The records START

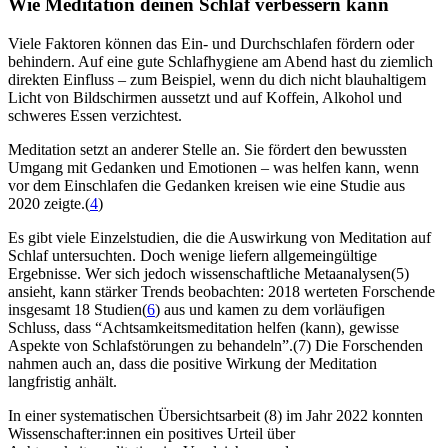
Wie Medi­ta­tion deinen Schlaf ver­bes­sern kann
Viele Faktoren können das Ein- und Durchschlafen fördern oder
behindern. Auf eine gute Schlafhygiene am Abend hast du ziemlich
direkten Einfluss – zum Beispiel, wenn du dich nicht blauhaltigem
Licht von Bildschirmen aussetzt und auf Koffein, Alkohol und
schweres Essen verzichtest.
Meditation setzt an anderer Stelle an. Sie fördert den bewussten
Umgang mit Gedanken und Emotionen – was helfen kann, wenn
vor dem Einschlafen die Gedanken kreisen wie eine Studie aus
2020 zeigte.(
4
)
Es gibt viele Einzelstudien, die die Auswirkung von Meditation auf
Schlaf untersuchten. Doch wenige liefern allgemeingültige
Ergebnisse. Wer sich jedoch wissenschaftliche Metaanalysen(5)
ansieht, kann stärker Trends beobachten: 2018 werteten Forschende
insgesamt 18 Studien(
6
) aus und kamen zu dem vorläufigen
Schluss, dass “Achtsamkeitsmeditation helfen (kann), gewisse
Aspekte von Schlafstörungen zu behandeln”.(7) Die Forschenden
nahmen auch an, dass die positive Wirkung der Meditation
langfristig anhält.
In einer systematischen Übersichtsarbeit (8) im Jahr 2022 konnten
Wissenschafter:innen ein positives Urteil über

The records END
The records START

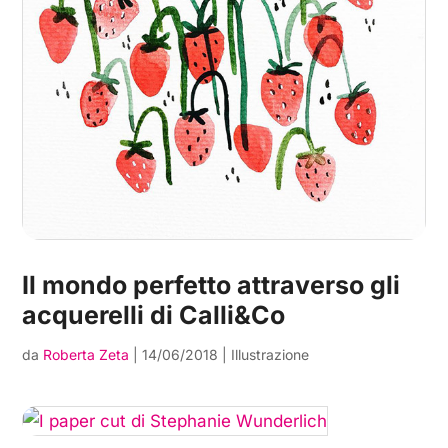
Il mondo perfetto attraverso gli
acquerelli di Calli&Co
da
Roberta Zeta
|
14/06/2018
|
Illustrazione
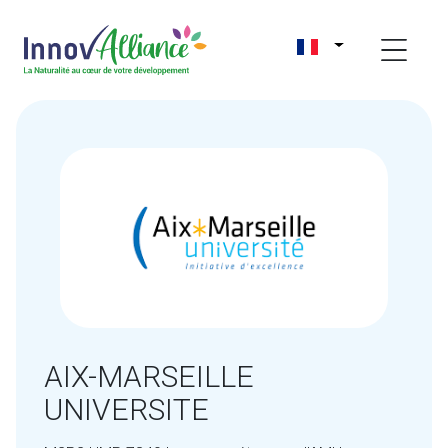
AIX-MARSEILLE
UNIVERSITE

The records END
The records START

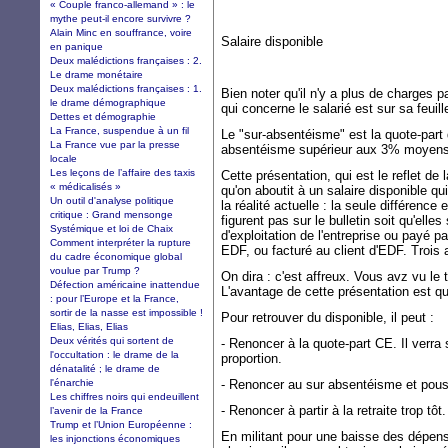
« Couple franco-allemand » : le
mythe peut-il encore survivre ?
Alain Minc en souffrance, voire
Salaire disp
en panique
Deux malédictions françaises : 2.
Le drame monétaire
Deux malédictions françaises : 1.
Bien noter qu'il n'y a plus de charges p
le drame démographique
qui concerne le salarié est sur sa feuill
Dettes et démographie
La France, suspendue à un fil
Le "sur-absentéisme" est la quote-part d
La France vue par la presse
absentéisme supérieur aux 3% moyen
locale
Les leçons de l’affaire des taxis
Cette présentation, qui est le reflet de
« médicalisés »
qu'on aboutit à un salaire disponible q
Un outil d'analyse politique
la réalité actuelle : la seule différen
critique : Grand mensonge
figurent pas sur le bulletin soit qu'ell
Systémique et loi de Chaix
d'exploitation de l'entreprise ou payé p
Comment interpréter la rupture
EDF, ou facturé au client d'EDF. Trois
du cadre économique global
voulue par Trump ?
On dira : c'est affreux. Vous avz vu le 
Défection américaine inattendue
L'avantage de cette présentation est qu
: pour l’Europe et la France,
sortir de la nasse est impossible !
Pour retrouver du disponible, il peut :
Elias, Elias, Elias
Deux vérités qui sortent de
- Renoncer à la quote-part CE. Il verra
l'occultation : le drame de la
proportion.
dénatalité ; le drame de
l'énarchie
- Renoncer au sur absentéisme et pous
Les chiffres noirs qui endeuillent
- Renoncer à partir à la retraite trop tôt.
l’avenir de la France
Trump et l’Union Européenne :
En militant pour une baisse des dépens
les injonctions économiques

The records END

_Task item:_
Would you please write out, exactly and with no other lines, the stretch of the listing above from the line containing "Wie Medi­ta­tion deinen" through the line containing "zu dem vorläufigen"?

_Output of the task:_
Wie Medi­ta­tion deinen Schlaf ver­bes­sern kann
Viele Faktoren können das Ein- und Durchschlafen fördern oder
behindern. Auf eine gute Schlafhygiene am Abend hast du ziemlich
direkten Einfluss – zum Beispiel, wenn du dich nicht blauhaltigem
Licht von Bildschirmen aussetzt und auf Koffein, Alkohol und
schweres Essen verzichtest.
Meditation setzt an anderer Stelle an. Sie fördert den bewussten
Umgang mit Gedanken und Emotionen – was helfen kann, wenn
vor dem Einschlafen die Gedanken kreisen wie eine Studie aus
2020 zeigte.(
4
)
Es gibt viele Einzelstudien, die die Auswirkung von Meditation auf
Schlaf untersuchten. Doch wenige liefern allgemeingültige
Ergebnisse. Wer sich jedoch wissenschaftliche Metaanalysen(5)
ansieht, kann stärker Trends beobachten: 2018 werteten Forschende
insgesamt 18 Studien(
6
) aus und kamen zu dem vorläufigen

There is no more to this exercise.